En dépit de la beauté des paysages, ce voyage en Écosse en compagnie de couples du troisième âge n’est guère passionnant pour Gwen Cassidy.
Jusqu’au moment où, en voulant rattraper son sac tombé dans une crevasse, elle bascule dans le gouffre.
Sa chute réveille un mystérieux Highlander, qui dormait au fond de l’anfractuosité!
De fait, un sort jeté cinq siècles plus tôt a plongé Drunstan McKeltar dans un sommeil surnaturel.
Lorsqu’il reprend conscience, Drustan n’a pas le moindre idée de ce qui lui est arrivé.
Mais la délicieuse créature face à lui est tout à fait fascinante, avec ses vêtements si impudiques…
315 pages
J’ai lu
2 mai 2012
6€17
Ha! J’aime toujours autant cette série!
Dans ce 4eme opus, on fait la connaissance de Drunstan, le frère de Dageus (qu’on découvrira certainement dans le tome 5 et qui fait une apparition dans Les chroniques de MacKayla Lane, dernier opus)
Il est la victime d’un sort le plongeant dans un sommeil éternel… Tant qu’il n’est pas touché par du sang, qui l’annulerait.
C’est ce qui arrive quand Gwen lui tombe littéralement dessus.
Le pauvre va devoir découvrir un nouveau siècle, de nouvelles normes…

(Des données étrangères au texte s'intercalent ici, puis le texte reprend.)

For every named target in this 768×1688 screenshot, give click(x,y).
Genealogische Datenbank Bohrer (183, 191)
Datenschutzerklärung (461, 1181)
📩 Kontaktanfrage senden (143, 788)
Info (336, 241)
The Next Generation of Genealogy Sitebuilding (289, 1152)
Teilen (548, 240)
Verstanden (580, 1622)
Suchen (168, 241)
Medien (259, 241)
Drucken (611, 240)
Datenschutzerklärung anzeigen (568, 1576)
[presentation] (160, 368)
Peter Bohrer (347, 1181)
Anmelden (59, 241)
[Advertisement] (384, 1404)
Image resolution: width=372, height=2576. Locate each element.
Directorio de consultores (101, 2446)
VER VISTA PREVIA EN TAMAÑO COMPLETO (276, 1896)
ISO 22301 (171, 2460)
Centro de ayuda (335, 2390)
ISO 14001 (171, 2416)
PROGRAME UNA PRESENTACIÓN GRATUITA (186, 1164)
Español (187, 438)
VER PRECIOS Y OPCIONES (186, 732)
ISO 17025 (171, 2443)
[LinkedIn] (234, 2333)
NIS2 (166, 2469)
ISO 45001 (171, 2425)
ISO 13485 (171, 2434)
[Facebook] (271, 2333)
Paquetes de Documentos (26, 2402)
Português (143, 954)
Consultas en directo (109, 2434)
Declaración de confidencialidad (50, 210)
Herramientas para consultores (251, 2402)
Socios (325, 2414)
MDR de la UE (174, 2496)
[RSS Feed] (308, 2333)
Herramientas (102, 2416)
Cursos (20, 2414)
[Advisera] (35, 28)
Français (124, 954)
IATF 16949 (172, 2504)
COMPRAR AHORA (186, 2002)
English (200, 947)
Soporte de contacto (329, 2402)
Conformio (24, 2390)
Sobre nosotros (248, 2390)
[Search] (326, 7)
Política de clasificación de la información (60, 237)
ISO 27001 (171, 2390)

J’ai déjà eu l’occasion de lire ces livres dans leur version d’origine, car il s’agit de rééditions, mais j’avoue être toujours autant charmée. Plus encore, sachant comment cela va continuer…. ^^
L’histoire des frères MacKeltar est un préambule à une histoire de légendes dont on à un aperçu dans les premiers tomes, avec Circenn et Adam!
Ce qui les rend plus attachants que les héros précédents (du moins, Drunstan, puisque c’est de lui qu’on parle ici), c’est que ce sont des héros basiques. Pas des super-héros. Drunstan manipule un peu de magie, certes, mais c’est un homme comme les autres, avec les mêmes quêtes, les mêmes envies et les mêmes peines.
L’histoire suit la trame de base de cette série : un héros qui se retrouve en compagnie d’une femme d’un autre siècle et qui va devoir subir moult épreuves avant de se rendre compte qu’elle est la femme de sa vie et trouver un moyen de rester à ses côtés.
On pourrait être lasser, mais c’est assez simple, facile à lire et sans prise de tête pour m’emporter chaque fois, d’autant que Karen Marie Moning sait manier sa plume avec talent!